City of Arcata
SHOULDER TAP OPERATION IN ARCATA
The Arcata Police Department arrested 6 adults for furnishing alcohol to minors on Friday, March 15. The actions were the result of a statewide Shoulder Tap Operation.
The Shoulder Tap Operation targeted adults who purchased alcohol for people under 21 years of age. The program involves a minor, under the supervision of a peace officer, outside a liquor or convenience store asking patrons to buy them alcohol. The minor indicates in some way he or she is underage and is unable to purchase the alcohol. If the adults agree to purchase alcohol for the minor, officers then arrest and cite them for furnishing alcohol to the minor. The penalty for furnishing alcohol to a minor is a minimum $1,000 fine and 24 hours of community service.
The following subjects were arrested and cited for furnishing alcohol to a minor:
- • Zachariah Smithers, 33, of McKinleyville
- • Jon Jimenez, 23, Cardiff
- • Ludwig Dannhausen, 62, of San Diego
- • Jonathan Smart, 34, of Willow Creek
- • James Burke, 40, of Galt (additionally arrested on a warrant, resisting arrest and possession of stolen property)
- • Travis Russell, 30, of Arcata
The Arcata Police Department is conducting the compliance checks to reduce the availability of alcohol to minors. Statistics have shown that young people under the age of 21 have a higher rate of drunken driving fatalities than the general adult population.

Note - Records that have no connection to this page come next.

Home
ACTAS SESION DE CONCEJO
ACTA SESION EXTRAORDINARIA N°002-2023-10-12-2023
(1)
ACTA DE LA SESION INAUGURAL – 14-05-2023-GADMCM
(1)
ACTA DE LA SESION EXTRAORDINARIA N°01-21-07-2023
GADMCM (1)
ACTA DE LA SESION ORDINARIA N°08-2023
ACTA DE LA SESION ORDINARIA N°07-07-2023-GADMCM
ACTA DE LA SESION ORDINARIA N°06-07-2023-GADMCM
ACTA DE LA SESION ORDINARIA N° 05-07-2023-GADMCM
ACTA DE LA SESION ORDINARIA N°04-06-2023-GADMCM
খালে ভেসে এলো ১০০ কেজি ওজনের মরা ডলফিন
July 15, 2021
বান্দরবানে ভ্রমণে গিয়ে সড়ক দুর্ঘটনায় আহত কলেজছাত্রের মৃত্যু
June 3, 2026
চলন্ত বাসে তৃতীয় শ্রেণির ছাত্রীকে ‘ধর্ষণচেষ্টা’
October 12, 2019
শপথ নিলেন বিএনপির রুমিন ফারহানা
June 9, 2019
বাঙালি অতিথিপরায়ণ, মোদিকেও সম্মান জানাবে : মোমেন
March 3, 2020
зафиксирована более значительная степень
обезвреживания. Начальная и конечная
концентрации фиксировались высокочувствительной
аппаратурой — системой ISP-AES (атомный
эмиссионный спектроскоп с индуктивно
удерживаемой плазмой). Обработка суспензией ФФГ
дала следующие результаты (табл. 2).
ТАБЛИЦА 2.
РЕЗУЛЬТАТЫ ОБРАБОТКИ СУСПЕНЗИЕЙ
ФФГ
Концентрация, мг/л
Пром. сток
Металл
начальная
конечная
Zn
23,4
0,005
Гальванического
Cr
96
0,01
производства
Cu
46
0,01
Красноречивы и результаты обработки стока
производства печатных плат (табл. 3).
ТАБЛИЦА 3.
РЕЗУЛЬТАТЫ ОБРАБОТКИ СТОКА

Minor Decoy operations have been conducted by local law enforcement throughout the state since the 1980s. When the program first began, the violation rate of retail establishments selling to minors was as high as 40 to 50 percent. When conducted on a routine basis, the rate has dropped in some cities as low as 10 percent or even below. In 1994, the California Supreme Court ruled unanimously that use of underage decoys is a valid tool of law enforcement to ensure that licensees are complying with the law.
This project is part of the Department of Alcoholic Beverage Control's Minor Decoy/Shoulder Tap Grant Project, funded by the California Office of Traffic Safety through the National Highway Traffic Safety Administration.